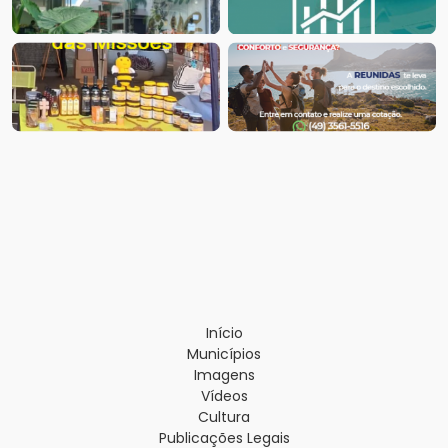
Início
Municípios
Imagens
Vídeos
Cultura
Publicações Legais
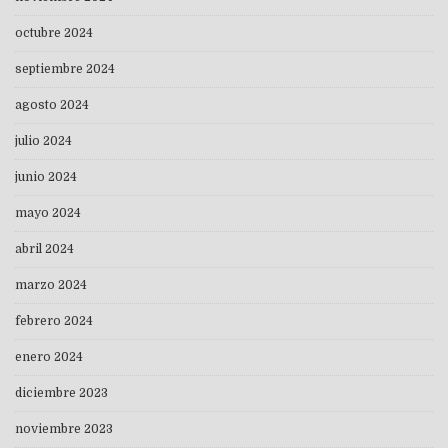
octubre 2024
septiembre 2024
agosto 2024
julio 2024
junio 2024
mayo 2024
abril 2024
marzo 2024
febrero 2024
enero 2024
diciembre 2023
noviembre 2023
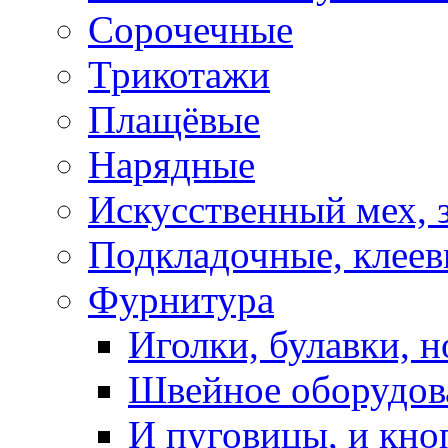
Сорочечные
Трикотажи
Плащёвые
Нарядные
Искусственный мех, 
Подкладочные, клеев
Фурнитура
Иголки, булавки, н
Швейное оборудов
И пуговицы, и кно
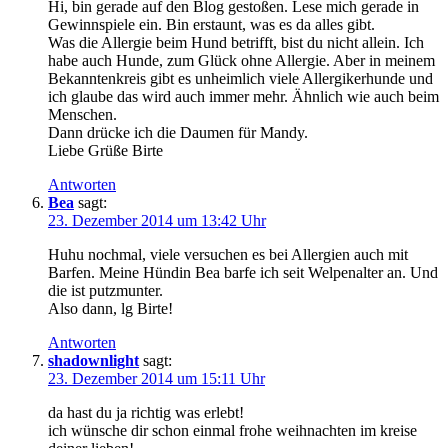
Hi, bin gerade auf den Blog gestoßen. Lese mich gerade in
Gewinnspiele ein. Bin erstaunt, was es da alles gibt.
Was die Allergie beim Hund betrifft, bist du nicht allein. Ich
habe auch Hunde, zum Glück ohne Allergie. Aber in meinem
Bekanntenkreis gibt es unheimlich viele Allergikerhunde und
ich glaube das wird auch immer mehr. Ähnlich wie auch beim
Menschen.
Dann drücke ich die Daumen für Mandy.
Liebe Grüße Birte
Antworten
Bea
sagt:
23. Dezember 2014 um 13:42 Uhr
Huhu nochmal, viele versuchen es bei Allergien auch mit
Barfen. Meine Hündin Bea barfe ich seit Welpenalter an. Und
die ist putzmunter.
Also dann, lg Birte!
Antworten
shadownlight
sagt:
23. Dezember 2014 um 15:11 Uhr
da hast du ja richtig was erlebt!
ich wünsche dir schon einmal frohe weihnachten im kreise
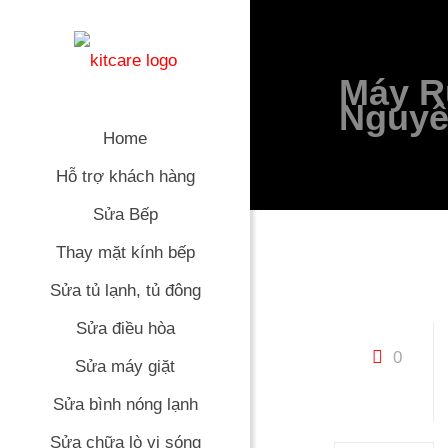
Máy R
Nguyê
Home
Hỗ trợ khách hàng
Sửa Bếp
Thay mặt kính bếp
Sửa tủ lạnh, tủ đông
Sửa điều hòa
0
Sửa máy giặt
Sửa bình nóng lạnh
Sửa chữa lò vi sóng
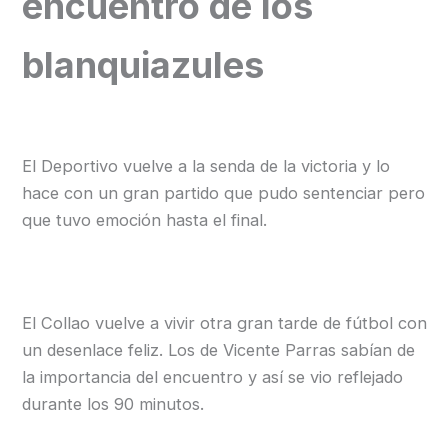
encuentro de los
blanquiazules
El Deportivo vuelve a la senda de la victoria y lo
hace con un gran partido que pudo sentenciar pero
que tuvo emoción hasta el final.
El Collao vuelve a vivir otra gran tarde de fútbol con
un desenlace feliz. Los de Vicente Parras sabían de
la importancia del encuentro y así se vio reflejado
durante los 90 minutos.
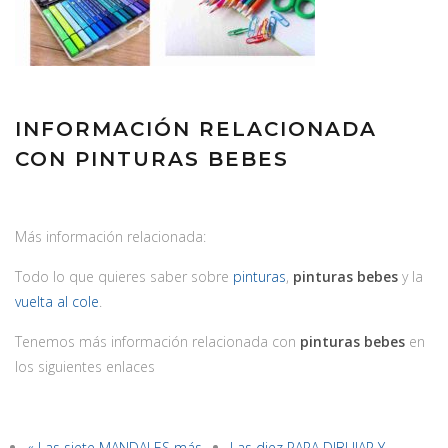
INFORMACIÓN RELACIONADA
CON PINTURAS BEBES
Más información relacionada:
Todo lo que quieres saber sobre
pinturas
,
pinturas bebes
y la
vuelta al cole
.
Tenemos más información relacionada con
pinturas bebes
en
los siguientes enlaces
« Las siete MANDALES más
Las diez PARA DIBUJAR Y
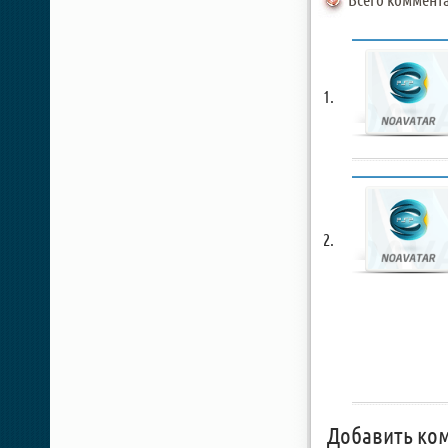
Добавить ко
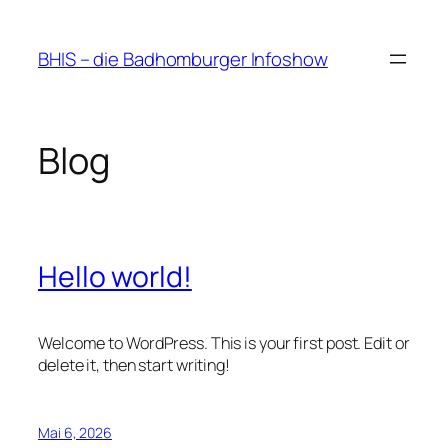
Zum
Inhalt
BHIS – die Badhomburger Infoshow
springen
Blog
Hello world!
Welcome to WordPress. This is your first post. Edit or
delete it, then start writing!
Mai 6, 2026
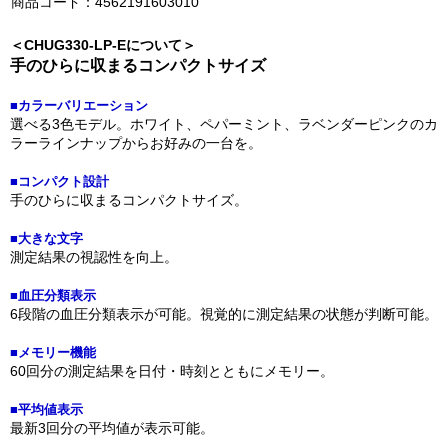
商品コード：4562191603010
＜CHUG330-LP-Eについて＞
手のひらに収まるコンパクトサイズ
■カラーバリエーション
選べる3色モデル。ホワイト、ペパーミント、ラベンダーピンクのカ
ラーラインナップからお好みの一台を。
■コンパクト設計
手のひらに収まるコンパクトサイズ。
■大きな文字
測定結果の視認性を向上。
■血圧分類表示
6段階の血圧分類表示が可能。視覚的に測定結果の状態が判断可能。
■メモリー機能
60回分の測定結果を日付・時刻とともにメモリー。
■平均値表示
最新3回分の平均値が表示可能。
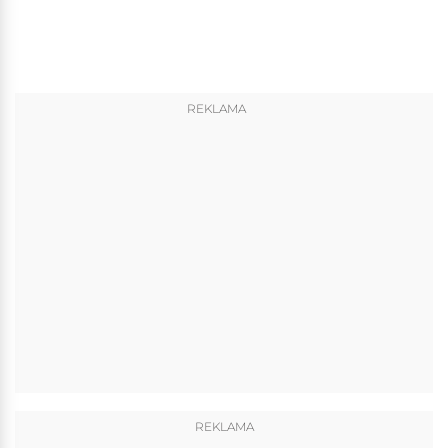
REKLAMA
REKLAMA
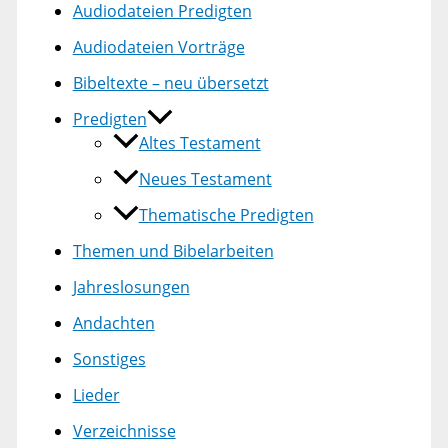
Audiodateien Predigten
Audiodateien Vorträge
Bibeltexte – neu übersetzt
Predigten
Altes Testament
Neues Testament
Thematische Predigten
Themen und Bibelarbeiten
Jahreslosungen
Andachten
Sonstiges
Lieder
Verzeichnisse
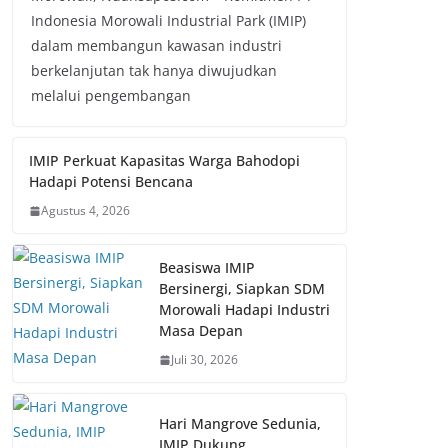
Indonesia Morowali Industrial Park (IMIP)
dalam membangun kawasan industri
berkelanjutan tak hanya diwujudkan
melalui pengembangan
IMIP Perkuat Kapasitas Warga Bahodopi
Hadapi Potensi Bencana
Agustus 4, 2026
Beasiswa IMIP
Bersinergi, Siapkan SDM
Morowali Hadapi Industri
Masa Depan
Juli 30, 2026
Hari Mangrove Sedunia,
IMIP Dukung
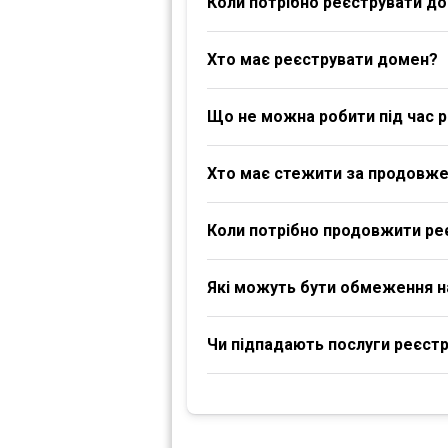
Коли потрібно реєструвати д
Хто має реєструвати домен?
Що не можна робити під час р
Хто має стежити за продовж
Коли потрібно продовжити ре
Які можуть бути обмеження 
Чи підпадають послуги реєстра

________

» **WHAT NEEDS TO BE DONE**
Pictures should not appear; only the lines from the start of the listing above to the line containing "ラーラインナップからお好みの一台を。", both ends included, are to be repeated exactly.

» **TASK SOLUTION**
Início
Municípios
Imagens
Vídeos
Cultura
Publicações Legais
octubre 2024
septiembre 2024
agosto 2024
julio 2024
junio 2024
mayo 2024
abril 2024
marzo 2024
febrero 2024
enero 2024
diciembre 2023
noviembre 2023
Сорочечные
Трикотажи
Плащёвые
Нарядные
Искусственный мех, 
Подкладочные, клеев
Фурнитура
Иголки, булавки, н
Швейное оборудов
И пуговицы, и кно
Hi, bin gerade auf den Blog gestoßen. Lese mich gerade in
Gewinnspiele ein. Bin erstaunt, was es da alles gibt.
Was die Allergie beim Hund betrifft, bist du nicht allein. Ich
habe auch Hunde, zum Glück ohne Allergie. Aber in meinem
Bekanntenkreis gibt es unheimlich viele Allergikerhunde und
ich glaube das wird auch immer mehr. Ähnlich wie auch beim
Menschen.
Dann drücke ich die Daumen für Mandy.
Liebe Grüße Birte
Antworten
Bea
sagt:
23. Dezember 2014 um 13:42 Uhr
Huhu nochmal, viele versuchen es bei Allergien auch mit
Barfen. Meine Hündin Bea barfe ich seit Welpenalter an. Und
die ist putzmunter.
Also dann, lg Birte!
Antworten
shadownlight
sagt:
23. Dezember 2014 um 15:11 Uhr
da hast du ja richtig was erlebt!
ich wünsche dir schon einmal frohe weihnachten im kreise
Máy R
Nguyê
Home
Hỗ trợ khách hàng
Sửa Bếp
Thay mặt kính bếp
Sửa tủ lạnh, tủ đông
Sửa điều hòa
0
Sửa máy giặt
Sửa bình nóng lạnh
Sửa chữa lò vi sóng
encuentro de los
blanquiazules
El Deportivo vuelve a la senda de la victoria y lo
hace con un gran partido que pudo sentenciar pero
que tuvo emoción hasta el final.
El Collao vuelve a vivir otra gran tarde de fútbol con
un desenlace feliz. Los de Vicente Parras sabían de
la importancia del encuentro y así se vio reflejado
durante los 90 minutos.
INFORMACIÓN RELACIONADA
CON PINTURAS BEBES
Más información relacionada:
Todo lo que quieres saber sobre
pinturas
,
pinturas bebes
y la
vuelta al cole
.
Tenemos más información relacionada con
pinturas bebes
en
los siguientes enlaces
« Las siete MANDALES más
Las diez PARA DIBUJAR Y
Добавить ко
Zum
Inhalt
BHIS – die Badhomburger Infoshow
springen
Blog
Hello world!
Welcome to WordPress. This is your first post. Edit or
delete it, then start writing!
Mai 6, 2026
商品コード：4562191603010
＜CHUG330-LP-Eについて＞
手のひらに収まるコンパクトサイズ
■カラーバリエーション
選べる3色モデル。ホワイト、ペパーミント、ラベンダーピンクのカ
ラーラインナップからお好みの一台を。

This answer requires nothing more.